No hay una única razón para la marcha: ni un reclamo ni un rechazo, dado que no se sabe qué ocurrió hace un mes. Entre quienes estarán presentes, algunos así lo han expresado, están movidos por el deseo de rendir homenaje a un colega que, a pesar del alto rango que ocupaba en uno de los poderes de la República, no mereció los honores que el Estado hubiera debido conferirle. Para muchos otros, que no conocieron al hombre, el homenaje no será la razón principal de la asistencia.
La diversidad de motivos y argumentos que se han dado en los días previos tanto para participar de la marcha como para estar ausente indican con más claridad el estado intelectual, político y emotivo de la opinión pública que si la manifestación hubiera sido convocada bajo una consigna única. Los que participarán de ella son, fundamentalmente, personas que desean expresar preocupación, angustia o enojo, pero que quieren hacerlo junto con otros, hacerlo en público, convertir esos sentimientos, por tanto, en un hecho político. Un hecho político despojado, sin embargo, de toda representación: no son los partidos políticos, ni los sindicatos, ni las organizaciones sociales quienes convocan y dan el motivo, sino la multitud, la multitud en el sentido que Spinoza dio a este término, como algo opuesto al pueblo. No es en efecto el pueblo, uno, unánime, alineado detrás de un líder, o de una palabra, o de una causa, el que toma la calle hoy por la tarde, sino una multitud plural de seres que en su diversidad encarnan distintos ideales de vida y de sociedad, pero que se reúnen porque sienten que lo ocurrido con la muerte de Nisman pone en cuestión la posible realización de cualquiera de esos distintos ideales.
Quienes se manifestarán esta tarde no lo harán porque la muerte de Nisman sea el argumento de unos contra otros, ni porque exprese la razón criminal contra la razón de Estado, ni la razón mafiosa contra la razón institucional, sino porque expresa la puesta en crisis de toda razón, la irrupción de lo irracional violento en una sociedad en la que la violencia sustituyó ya una vez el lenguaje de la política (y las consecuencias de esa sustitución siguen afectando, décadas después, nuestra vida en común). Seguramente, lo único que comparten todos los que se encontrarán esta tarde, en la plaza pública, es el rechazo de esa forma de la sinrazón, el retorno de lo más temido.

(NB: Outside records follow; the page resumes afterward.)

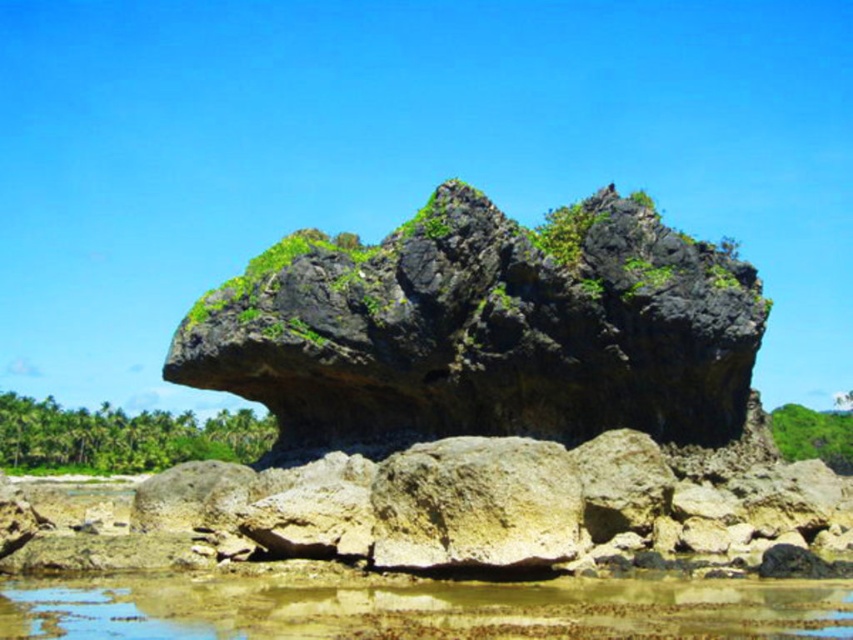 Question: Which point is closer to the camera?

Choices:
 (A) green mossy rock at center
 (B) clear water at lower center

Answer: (B)

Question: Can you confirm if green mossy rock at center is smaller than clear water at lower center?

Choices:
 (A) yes
 (B) no

Answer: (B)

Question: In this image, where is green mossy rock at center located relative to clear water at lower center?

Choices:
 (A) below
 (B) above

Answer: (B)

Question: Does green mossy rock at center lie behind clear water at lower center?

Choices:
 (A) no
 (B) yes

Answer: (B)

Question: Which point is closer to the camera?

Choices:
 (A) green mossy rock at center
 (B) clear water at lower center

Answer: (B)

El Gobierno es poco inteligente al condenar la manifestación, la expresión pública en las calles del país. Debería ser parte de la marcha, participar de ella y compartir de este modo un sentimiento en el que no se cifra una acusación, sino un temor, el temor de que la nueva clave que dé sentido a la partitura sobre la que se escribe la política argentina sea la muerte. Pero el Gobierno ha perdido toda capacidad para percibir el sentimiento público y, carente de empatía, no puede actuar de un modo distinto. No puede, principalmente, ya que el Gobierno, y Cristina Fernández en particular, ha renunciado a encarnar la representación que su rol institucional le exige. En efecto, desde la muerte de Nisman, la Presidenta abandonó los atributos simbólicos de su cargo: ni el medio ni el mensaje, nada en lo dicho ni en el modo de decirlo desde entonces está dirigido a los siempre invocados "cuarenta millones de argentinos".

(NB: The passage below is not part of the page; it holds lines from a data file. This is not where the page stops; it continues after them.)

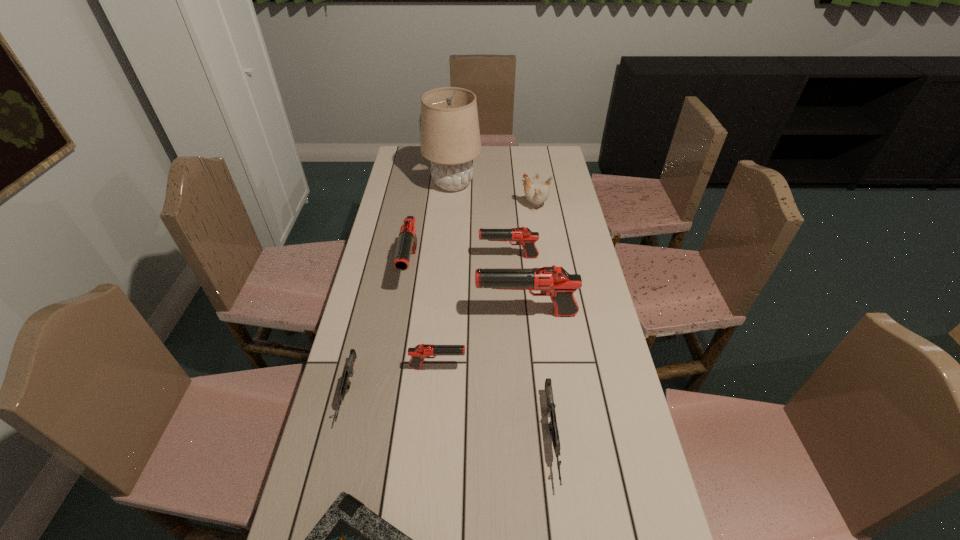 This screenshot has height=540, width=960. Find the location of `lampshade`. lampshade is located at coordinates [450, 137].

Identify the location of the second nearest black gun. The height and width of the screenshot is (540, 960). (556, 282).

The image size is (960, 540). Identify the location of the biggest black gun. (556, 282).

Locate an element on the screen. Image resolution: width=960 pixels, height=540 pixels. the second biggest black gun is located at coordinates (407, 243).

Find the location of `the fifth gun from right to left`. the fifth gun from right to left is located at coordinates (407, 243).

Locate an element on the screen. Image resolution: width=960 pixels, height=540 pixels. bird is located at coordinates (536, 192).

The width and height of the screenshot is (960, 540). I want to click on the third tallest gun, so click(523, 236).

Locate an element on the screen. the second black gun from left to right is located at coordinates (422, 351).

You are a GUI agent. You are given a task and a screenshot of the screen. Output one action in this format:
    pyautogui.click(x=<x>, y=<y>)
    Task: Click on the smallest black gun
    The width and height of the screenshot is (960, 540).
    Given the screenshot: What is the action you would take?
    pyautogui.click(x=422, y=351)

The height and width of the screenshot is (540, 960). Find the location of `the second shortest gun`. the second shortest gun is located at coordinates click(x=554, y=433).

La acusación según la cual la manifestación de hoy por la tarde es un paso más de lo que sus funcionarios y seguidores designan como "golpe blando", como intento de destitución del Gobierno, es más bien la interpretación proyectiva de lo que el Gobierno mismo ha venido realizando sistemáticamente. Porque si el resultado de un golpe de Estado significa la interrupción del funcionamiento de las instituciones democráticas y republicanas, algo muy parecido a eso ocurre en un país en el que la deliberación parlamentaria es inexistente, el funcionamiento del Poder Judicial está interferido por el Ejecutivo y el Ejecutivo convoca a la fiesta popular en momentos de gravedad y angustia. La manifestación de hoy, entonces, es también una manifestación a favor del Gobierno: no una exigencia de ruptura sino de continuidad, no un apoyo a sus actos sino a su existencia misma, a una existencia amenazada desde adentro por quienes deberían haberla protegido pero han sido incapaces de hacerlo.

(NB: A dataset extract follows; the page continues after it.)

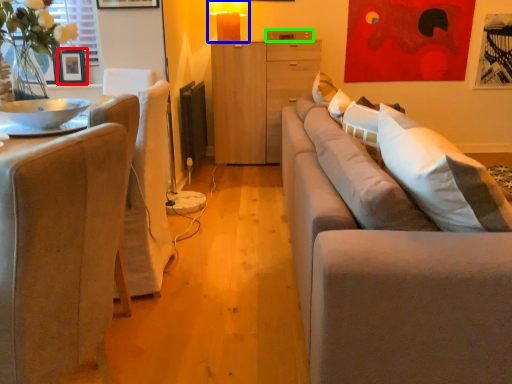 Question: Which object is the closest to the picture frame (highlighted by a red box)? Choose among these: table lamp (highlighted by a blue box) or drawer (highlighted by a green box).

Choices:
 (A) table lamp
 (B) drawer

Answer: (A)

Dos epitafios suceden a la muerte de los hombres públicos: uno, el que es común a todos, será inscripto en la lápida. Es el texto con el que sus prójimos desean recordarlo, el que evocará algo en quienes compartieron algún momento en el trayecto de una vida: familiares, amigos, compañeros. Ellos conocieron el tono de una voz, los gestos de las manos, gustos y hábitos, temores e ilusiones: lo que hace, en suma, de esa persona alguien singular. Pero hay otro epitafio, el que el público, a lo largo del tiempo, va inscribiendo en su propia historia con la caligrafía de la vida del muerto. Un epitafio que no se graba en la piedra de la lápida, sino en el relato de quienes vieron sus vidas afectadas por él, no por el hombre o la mujer concretos, no por la interacción personal con el muerto, sino por los efectos interpuestos que sus actos, sus hechos o sus decisiones provocaron en la vida social.
Si el primer epitafio, el de los próximos, es la marca del final de la vida y da inicio a la recordación, el otro, el epitafio público, es el comentario en proceso que las diversas voces implicadas irán articulando, nunca definitivo, nunca unánime. La manifestación de hoy, a un mes del fallecimiento de Nisman, es parte de la escritura de ese epitafio. No sabemos, todavía, qué quedará allí dicho, pero sabemos algunas de las cosas que no quisiéramos que quedaran inscriptas. No quisiéramos que diga, por ejemplo, que junto con el fiscal Alberto Nisman yace enterrada la verdad del atentado contra la AMIA. No quisiéramos que diga que junto con Nisman yace la verdad sobre su propia muerte. No quisiéramos que ese epitafio consagre también la impunidad en la Argentina, el crimen sin castigo, el dolor sin reparación, el daño sin reproche.
Las escrituras funerarias -obituarios, discursos fúnebres, composiciones conmemorativas- son, como recuerda el historiador Armando Petrucci, "una práctica de los vivos dirigida a otros vivos, una práctica sustancial y profundamente política". Es en ese sentido que la manifestación de hoy, 18 de febrero, es política: es el modo en el que la multitud comienza a escribir sus sentimientos y sus ideas a propósito de la muerte de Alberto Nisman en el espacio público, en el que las calles serán convertidas en los renglones de un texto que quiere ser, también, trinchera y muro, límite a las pasiones oscuras de una sociedad que, con frecuencia, olvida que la vida en común sólo es posible si se organiza en torno de la palabra, pero de una palabra que circula, que no es emitida por alguien que le habla al pueblo devenido masa, sino una palabra de los ciudadanos, democrática, plural y diversa. Una palabra pública, siempre más valiosa que los secretos camuflados en supuestas razones de Estado, esas razones que llevaron a la firma de un acuerdo espurio, furtivo, subrepticio y clandestino que tuvo, entre sus consecuencias, la muerte de un fiscal y la necesidad de reunirnos, hoy, para contribuir en la escritura de su epitafio.